Each line from the one containing "Return results in <instances>...</instances>. Target: left" through the end of the data must be retyped exactly, and no other line.

======== GIVEN ENTRIES ========

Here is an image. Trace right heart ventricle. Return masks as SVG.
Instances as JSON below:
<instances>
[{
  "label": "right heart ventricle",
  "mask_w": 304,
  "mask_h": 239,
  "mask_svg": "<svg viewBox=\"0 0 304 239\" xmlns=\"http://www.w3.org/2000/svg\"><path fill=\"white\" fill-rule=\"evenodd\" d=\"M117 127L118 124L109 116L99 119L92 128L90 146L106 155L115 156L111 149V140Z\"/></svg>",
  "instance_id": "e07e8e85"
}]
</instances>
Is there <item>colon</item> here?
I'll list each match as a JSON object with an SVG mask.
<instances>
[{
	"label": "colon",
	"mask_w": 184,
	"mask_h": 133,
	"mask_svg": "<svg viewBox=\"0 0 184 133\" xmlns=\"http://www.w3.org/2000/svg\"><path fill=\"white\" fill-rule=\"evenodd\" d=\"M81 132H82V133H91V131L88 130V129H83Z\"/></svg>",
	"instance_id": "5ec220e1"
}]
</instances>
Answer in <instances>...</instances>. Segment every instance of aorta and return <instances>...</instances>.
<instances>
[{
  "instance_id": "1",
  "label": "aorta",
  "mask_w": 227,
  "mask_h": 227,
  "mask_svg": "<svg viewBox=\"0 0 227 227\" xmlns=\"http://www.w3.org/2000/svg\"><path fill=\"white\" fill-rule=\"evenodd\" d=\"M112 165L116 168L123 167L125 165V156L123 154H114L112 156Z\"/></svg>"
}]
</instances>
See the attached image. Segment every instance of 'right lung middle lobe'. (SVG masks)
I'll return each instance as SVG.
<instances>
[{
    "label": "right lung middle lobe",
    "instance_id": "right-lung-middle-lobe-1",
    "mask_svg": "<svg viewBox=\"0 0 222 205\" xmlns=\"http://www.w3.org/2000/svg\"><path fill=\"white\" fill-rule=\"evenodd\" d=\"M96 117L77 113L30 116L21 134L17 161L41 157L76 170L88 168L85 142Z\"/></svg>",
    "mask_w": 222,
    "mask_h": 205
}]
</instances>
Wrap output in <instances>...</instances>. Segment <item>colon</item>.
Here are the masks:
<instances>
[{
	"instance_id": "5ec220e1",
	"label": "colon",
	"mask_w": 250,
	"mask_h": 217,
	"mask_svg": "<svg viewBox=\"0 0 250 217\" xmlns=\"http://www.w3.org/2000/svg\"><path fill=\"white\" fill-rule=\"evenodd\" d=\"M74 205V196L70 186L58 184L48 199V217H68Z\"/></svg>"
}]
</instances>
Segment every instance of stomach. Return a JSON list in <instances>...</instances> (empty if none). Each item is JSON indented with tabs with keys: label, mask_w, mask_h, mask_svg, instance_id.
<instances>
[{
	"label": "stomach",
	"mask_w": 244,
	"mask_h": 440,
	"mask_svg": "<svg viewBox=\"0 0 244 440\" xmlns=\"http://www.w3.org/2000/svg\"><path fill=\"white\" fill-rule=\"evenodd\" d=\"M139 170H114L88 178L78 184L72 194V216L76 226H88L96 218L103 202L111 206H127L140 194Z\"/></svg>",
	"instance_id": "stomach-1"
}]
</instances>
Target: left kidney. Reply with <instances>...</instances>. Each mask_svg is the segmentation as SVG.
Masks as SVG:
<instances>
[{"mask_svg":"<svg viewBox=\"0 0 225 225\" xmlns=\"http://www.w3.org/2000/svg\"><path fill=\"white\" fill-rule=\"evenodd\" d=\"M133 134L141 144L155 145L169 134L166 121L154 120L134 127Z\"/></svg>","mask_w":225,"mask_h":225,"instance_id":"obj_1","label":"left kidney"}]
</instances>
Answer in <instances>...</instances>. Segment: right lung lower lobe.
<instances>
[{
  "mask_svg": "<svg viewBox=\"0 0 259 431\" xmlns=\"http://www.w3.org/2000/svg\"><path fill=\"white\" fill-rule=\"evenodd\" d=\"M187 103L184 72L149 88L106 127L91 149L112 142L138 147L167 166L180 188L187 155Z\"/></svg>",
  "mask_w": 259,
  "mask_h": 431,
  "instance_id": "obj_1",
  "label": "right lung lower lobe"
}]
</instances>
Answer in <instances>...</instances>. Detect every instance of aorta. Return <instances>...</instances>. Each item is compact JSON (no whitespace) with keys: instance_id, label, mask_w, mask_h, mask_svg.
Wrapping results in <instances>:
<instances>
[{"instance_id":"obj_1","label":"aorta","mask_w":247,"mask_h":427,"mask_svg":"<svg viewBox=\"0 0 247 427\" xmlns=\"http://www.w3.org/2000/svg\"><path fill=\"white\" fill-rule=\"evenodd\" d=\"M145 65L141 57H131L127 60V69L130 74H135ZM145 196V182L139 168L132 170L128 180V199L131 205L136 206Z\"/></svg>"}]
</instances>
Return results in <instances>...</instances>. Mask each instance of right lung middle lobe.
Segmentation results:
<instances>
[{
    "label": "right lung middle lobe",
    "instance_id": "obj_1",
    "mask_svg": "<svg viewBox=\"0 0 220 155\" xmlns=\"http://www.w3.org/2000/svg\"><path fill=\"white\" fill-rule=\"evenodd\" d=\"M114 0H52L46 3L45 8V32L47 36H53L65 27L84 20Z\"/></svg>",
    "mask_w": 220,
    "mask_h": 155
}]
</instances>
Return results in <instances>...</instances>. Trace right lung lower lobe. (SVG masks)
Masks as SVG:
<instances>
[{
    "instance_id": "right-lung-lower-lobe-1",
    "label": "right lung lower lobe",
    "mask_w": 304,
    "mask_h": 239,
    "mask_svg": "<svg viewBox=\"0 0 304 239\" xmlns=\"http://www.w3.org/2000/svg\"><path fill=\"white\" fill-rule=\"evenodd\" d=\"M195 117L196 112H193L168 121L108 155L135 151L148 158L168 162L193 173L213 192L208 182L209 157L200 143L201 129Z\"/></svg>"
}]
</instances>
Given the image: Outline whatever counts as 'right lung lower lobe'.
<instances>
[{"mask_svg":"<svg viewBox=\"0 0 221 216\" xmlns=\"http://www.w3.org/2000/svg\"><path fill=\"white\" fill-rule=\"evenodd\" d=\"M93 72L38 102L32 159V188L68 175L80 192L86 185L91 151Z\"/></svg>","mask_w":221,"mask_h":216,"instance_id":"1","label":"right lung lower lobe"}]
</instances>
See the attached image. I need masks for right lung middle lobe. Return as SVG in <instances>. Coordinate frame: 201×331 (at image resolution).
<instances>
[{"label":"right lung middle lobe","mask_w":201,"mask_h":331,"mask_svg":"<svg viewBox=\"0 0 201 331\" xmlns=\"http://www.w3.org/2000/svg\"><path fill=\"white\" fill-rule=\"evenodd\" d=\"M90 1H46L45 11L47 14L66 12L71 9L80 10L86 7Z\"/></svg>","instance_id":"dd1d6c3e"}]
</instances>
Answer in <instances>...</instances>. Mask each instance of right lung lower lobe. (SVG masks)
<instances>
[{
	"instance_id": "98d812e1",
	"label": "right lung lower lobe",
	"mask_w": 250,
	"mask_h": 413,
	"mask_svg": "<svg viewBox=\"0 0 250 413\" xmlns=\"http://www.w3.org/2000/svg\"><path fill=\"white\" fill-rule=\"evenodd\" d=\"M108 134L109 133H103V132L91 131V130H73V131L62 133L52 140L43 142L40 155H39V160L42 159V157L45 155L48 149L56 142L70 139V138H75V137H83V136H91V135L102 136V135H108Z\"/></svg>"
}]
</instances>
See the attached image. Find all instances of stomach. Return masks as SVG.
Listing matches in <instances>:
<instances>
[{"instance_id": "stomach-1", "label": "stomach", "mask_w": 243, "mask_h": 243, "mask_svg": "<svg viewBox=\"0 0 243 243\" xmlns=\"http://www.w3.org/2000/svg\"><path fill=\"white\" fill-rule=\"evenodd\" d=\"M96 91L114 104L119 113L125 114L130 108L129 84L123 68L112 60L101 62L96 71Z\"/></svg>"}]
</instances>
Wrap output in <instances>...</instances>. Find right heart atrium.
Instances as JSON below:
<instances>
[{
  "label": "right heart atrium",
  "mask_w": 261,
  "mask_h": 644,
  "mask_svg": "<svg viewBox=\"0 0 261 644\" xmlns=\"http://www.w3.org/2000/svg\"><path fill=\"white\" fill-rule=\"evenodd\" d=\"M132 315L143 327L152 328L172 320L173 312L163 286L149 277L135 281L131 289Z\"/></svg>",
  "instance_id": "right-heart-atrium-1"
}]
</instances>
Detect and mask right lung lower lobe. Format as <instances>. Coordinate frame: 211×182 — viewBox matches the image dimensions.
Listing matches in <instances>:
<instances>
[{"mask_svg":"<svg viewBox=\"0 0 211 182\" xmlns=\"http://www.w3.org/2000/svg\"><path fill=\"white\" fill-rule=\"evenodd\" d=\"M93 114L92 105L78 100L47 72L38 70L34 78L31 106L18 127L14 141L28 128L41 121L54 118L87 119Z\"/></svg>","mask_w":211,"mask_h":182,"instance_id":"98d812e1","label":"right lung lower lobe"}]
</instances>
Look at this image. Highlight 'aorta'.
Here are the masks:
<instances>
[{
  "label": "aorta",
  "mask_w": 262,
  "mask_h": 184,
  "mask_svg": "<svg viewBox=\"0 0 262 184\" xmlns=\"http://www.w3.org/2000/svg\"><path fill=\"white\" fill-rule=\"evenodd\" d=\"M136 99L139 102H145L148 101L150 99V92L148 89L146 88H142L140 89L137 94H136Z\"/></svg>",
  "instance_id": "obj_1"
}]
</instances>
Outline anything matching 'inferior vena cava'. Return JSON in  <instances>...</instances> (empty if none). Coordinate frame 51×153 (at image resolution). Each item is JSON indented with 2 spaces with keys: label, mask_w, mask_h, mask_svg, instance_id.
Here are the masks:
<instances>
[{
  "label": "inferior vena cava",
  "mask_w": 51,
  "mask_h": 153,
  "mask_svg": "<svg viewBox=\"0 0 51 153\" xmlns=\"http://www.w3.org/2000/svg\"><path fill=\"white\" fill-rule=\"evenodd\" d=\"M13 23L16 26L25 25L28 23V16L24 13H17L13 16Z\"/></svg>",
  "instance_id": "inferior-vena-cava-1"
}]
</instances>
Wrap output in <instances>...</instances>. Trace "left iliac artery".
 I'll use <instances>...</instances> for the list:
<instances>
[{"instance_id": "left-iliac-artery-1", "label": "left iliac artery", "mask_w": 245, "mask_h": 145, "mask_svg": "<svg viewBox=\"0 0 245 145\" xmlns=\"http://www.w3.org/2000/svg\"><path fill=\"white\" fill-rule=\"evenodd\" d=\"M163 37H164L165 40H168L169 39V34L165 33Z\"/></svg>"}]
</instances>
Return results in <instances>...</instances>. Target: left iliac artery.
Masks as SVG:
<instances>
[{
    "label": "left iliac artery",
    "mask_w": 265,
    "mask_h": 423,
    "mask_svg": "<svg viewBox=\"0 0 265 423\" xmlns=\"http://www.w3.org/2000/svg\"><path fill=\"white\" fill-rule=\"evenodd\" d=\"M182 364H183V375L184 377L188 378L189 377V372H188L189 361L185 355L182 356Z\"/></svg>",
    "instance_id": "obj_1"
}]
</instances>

========

• [THE COMPLETED TASK]
Return results in <instances>...</instances>. Target: left iliac artery.
Masks as SVG:
<instances>
[{
    "label": "left iliac artery",
    "mask_w": 265,
    "mask_h": 423,
    "mask_svg": "<svg viewBox=\"0 0 265 423\" xmlns=\"http://www.w3.org/2000/svg\"><path fill=\"white\" fill-rule=\"evenodd\" d=\"M182 364H183V375L184 377L188 378L189 377V372H188L189 361L185 355L182 356Z\"/></svg>",
    "instance_id": "obj_1"
}]
</instances>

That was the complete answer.